Matt Stankiewicz, Partner at The Volkov Law Group, joins us to discuss OFAC’s recent sanctions relating to cybercrime, darknets, and cryptocurrency. Matt can be reached at [email protected].

Continuing with both its crackdown on cybercriminals and illicit digital marketplaces, along with its continued economic pressure on the Russian Federation, OFAC has sanctioned two entities that fit both criteria.  On April 5, 2022, the U.S. Treasury Department’s Office of Foreign Assets Control (“OFAC”) sanctioned Hydra, one of the world’s largest darknet marketplaces, and GARANTEX, a virtual currency exchange that is favored by ransomware and cybercriminals due to its extremely lax compliance controls.  These moves follow Treasury’s previous designations of SUEX and CHATEX, two other Russian-based virtual currency exchanges that were effectively havens for country’s extensive cybercriminal networks.  While Hydra itself was added to OFAC’s Specially Designated Nationals (“SDN”) List, OFAC took further steps to also add over 100 virtual currency wallet addresses, mostly Bitcoin wallets.  OFAC also listed three wallet addresses related to GARANTEX, one Bitcoin wallet, one Ethereum wallet, and one Tether (USDT) wallet. 

In announcing these moves, Secretary of the Treasury Janet Yellen stated:

The global threat of cybercrime and ransomware that originates in Russia, and the ability of criminal leaders to operate there with impunity, is deeply concerning to the United States.  Our actions send a message today to criminals that you cannot hide on the darknet or their forums, and you cannot hide in Russia or anywhere else in the world. In coordination with allies and partners, like Germany and Estonia, we will continue to disrupt these networks.

GARANTEX is a virtual currency exchange that is known to be connected with many cybercriminals and operates out of the Federation Tower in Moscow and other operations in St.

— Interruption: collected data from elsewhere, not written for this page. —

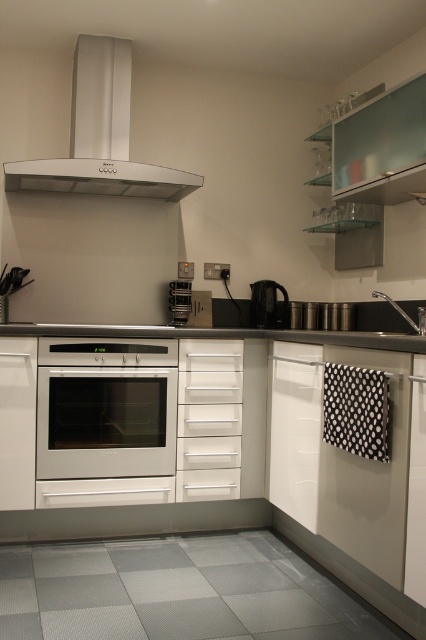 You are standing in the modern kitchen and need to locate the white matte drawer at center. According to the spatial description, where exactly is it positioned?

The white matte drawer at center is located at point (209, 419). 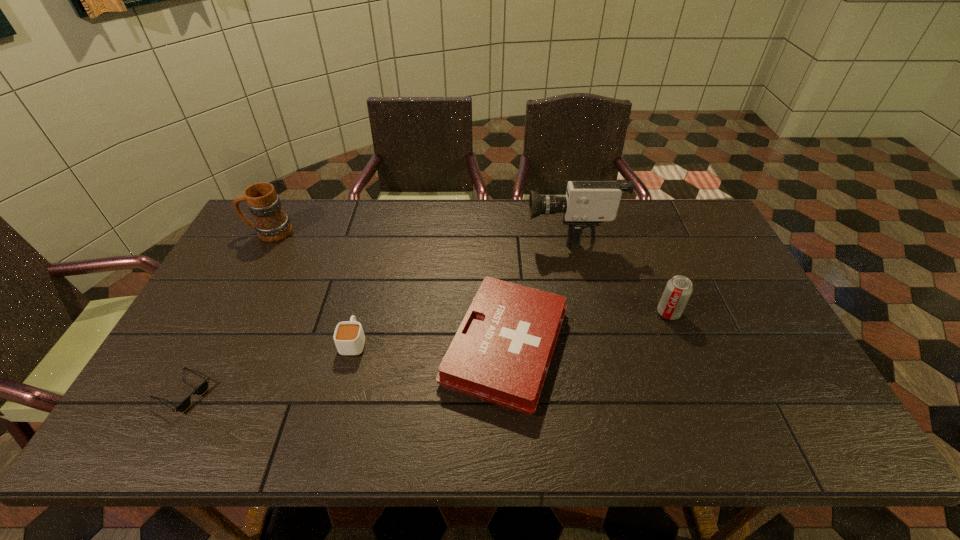 Locate an element on the screen. The width and height of the screenshot is (960, 540). empty space that is in between the camcorder and the sunglasses is located at coordinates (375, 312).

Locate an element on the screen. The width and height of the screenshot is (960, 540). empty location between the shortest object and the first-aid kit is located at coordinates (344, 369).

Locate an element on the screen. Image resolution: width=960 pixels, height=540 pixels. vacant area that lies between the camcorder and the shortest object is located at coordinates (375, 312).

I want to click on empty space between the first-aid kit and the sunglasses, so click(x=344, y=369).

The image size is (960, 540). I want to click on unoccupied position between the mug and the third object from left to right, so click(311, 287).

Locate an element on the screen. Image resolution: width=960 pixels, height=540 pixels. free point between the camcorder and the cup is located at coordinates (462, 286).

Find the location of a particular element. The image size is (960, 540). free space between the rightmost object and the mug is located at coordinates (468, 273).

Petersburg, Russia.  By operating with lax anti-money laundering (“AML”) and countering terrorism financing (“CTF”) controls, cybercriminals can easily exchange their ill-gotten virtual assets for fiat currency, and can do so relatively anonymously.  These types of exchanges are a key cog for cybercriminals to transact funds while avoiding law enforcement and compliance controls at traditional financial institutions.  This provides the financial incentives to pursue cybercrime, incentives that are becoming more and more significant as of late.  Shutting down these exchanges that fail to comply with basic legal requirements goes a long way towards stopping these illicit industries.  These exchanges ultimately give a bad name to the virtual asset, blockchain, and cryptocurrency industries.

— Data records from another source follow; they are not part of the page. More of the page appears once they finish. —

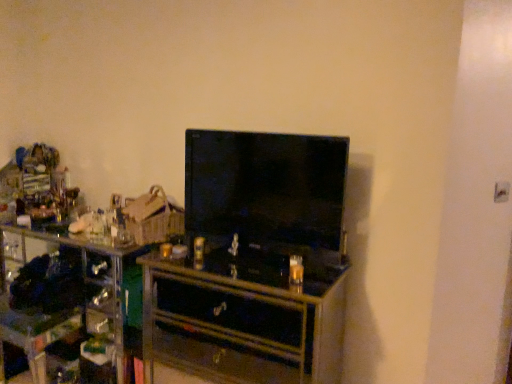 Question: Is wooden chest of drawers at center facing away from black glossy television at center?

Choices:
 (A) yes
 (B) no

Answer: (B)

Question: Does wooden chest of drawers at center have a larger size compared to black glossy television at center?

Choices:
 (A) yes
 (B) no

Answer: (A)

Question: Considering the relative sizes of wooden chest of drawers at center and black glossy television at center in the image provided, is wooden chest of drawers at center thinner than black glossy television at center?

Choices:
 (A) no
 (B) yes

Answer: (A)

Question: Is wooden chest of drawers at center to the right of black glossy television at center from the viewer's perspective?

Choices:
 (A) no
 (B) yes

Answer: (A)

Question: Would you say wooden chest of drawers at center is outside black glossy television at center?

Choices:
 (A) no
 (B) yes

Answer: (B)

Question: Is wooden chest of drawers at center closer to the viewer compared to black glossy television at center?

Choices:
 (A) yes
 (B) no

Answer: (A)

Question: Does black glossy television at center come behind wooden chest of drawers at center?

Choices:
 (A) yes
 (B) no

Answer: (A)

Question: Is black glossy television at center positioned in front of wooden chest of drawers at center?

Choices:
 (A) yes
 (B) no

Answer: (B)

Question: Would you say black glossy television at center is a long distance from wooden chest of drawers at center?

Choices:
 (A) yes
 (B) no

Answer: (B)

Question: Is black glossy television at center next to wooden chest of drawers at center and touching it?

Choices:
 (A) yes
 (B) no

Answer: (B)

Question: From the image's perspective, would you say black glossy television at center is positioned over wooden chest of drawers at center?

Choices:
 (A) yes
 (B) no

Answer: (A)

Question: From the image's perspective, does black glossy television at center appear lower than wooden chest of drawers at center?

Choices:
 (A) yes
 (B) no

Answer: (B)

Question: Which is correct: black glossy television at center is inside wooden chest of drawers at center, or outside of it?

Choices:
 (A) outside
 (B) inside

Answer: (A) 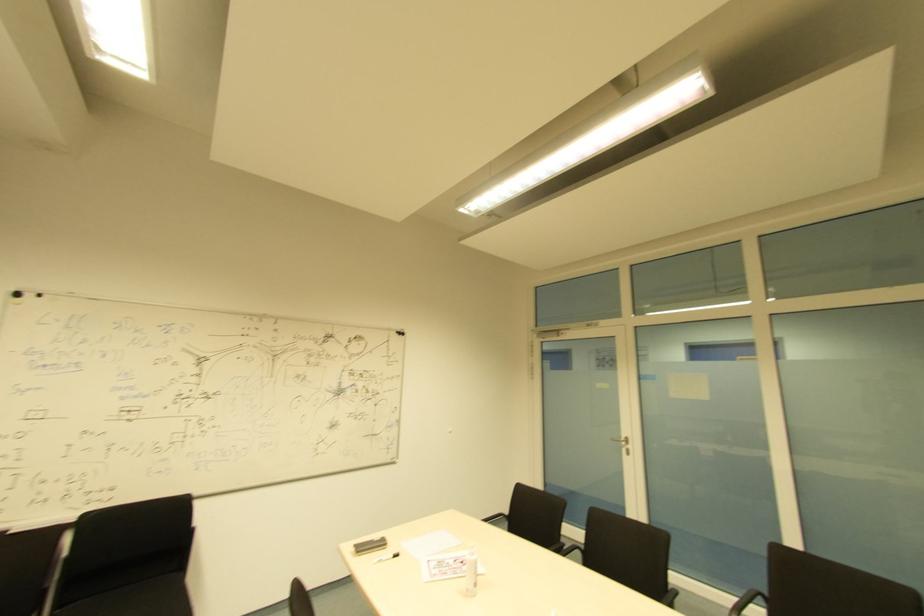 Which object does [447,564] point to?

The U.S. coordinated with German regulators to shut down Hydra servers and seize its assets.  In doing so, regulators seized Bitcoin totaling just over $25 million.  While this may seem like a lot, it’s only a fraction of what the marketplace has dealt with.  Hydra connects buyers and sellers over a variety of illicit goods and services.  These items include drugs, weapons, forged legal documents, credit card information, personal data obtained from data leaks, and much more.  Prosecutors claimed the marketplace had sales of over $1 billion in 2020 alone.  Various blockchain analytics firms believe the marketplace to have facilitated over $5 billion in sales since its beginnings around 2015.  In addition to listing over 100 virtual currency wallet addresses associated with Hydra, the Treasury Department noted that it will continue to add addresses in the future as needed.

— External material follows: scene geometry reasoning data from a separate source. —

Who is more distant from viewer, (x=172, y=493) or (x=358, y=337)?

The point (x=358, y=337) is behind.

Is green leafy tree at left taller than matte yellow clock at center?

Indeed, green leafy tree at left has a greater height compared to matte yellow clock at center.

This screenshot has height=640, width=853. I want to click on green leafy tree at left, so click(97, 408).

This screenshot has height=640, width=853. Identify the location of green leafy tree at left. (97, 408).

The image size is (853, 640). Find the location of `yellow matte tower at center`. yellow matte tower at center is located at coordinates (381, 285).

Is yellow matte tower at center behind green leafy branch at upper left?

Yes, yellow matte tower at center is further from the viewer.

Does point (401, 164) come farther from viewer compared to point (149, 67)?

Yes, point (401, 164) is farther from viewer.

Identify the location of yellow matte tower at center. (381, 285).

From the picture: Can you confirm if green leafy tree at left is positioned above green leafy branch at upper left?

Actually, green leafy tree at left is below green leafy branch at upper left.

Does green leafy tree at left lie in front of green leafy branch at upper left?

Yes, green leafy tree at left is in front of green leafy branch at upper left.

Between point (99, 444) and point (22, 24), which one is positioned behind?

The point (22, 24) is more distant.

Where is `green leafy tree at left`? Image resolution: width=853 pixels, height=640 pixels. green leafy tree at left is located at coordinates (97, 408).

Hydra is known to facilitate ransomware-as-a-service – meaning, sellers on the marketplace offer their various brands of ransomware that cybercriminals can use to infect systems around the world.  The ransomware-as-a-service system is big business at this point, and allows hackers to utilize established and effective ransomware frameworks, along with the human infrastructure as well.  The ransomware itself is simply software code, however the large players in the market operate like businesses, with back-office functions such as HR departments, customer support (I use “support” loosely here), and finance and accounting.  These hackers purchase the use of the ransomware, inject it into an entities servers, and then wait for their cut of the ransom payment to come to them.  These payments are usually paid out in virtual currency through exchanges with lax controls, such as GARANTEX. 

Paying these ransoms can be problematic for companies for a variety of reasons.  First, payment of a ransom puts that company on a list that is then bought and sold through darknet markets like Hydra.  They operate as sales leads, because if a company pays once, they’ll likely pay a second time.  Companies that pay that first ransom are then often peppered with subsequent attacks and must drastically increase their cybersecurity efforts to combat those attacks.  Second, ransomware payments come with significant risks, such as potential sanctions liability.  Just because some of these entities become sanctioned, does not mean they stop operations.  Since some of these groups or operations don’t necessarily rely on traditional foundations – such as banks, suppliers, etc. – they can still continue to exist.  Hydra, for example, is named such to suggest that if you cut off one head, another will grow.  Companies should be extremely cautious when dealing with ransomware.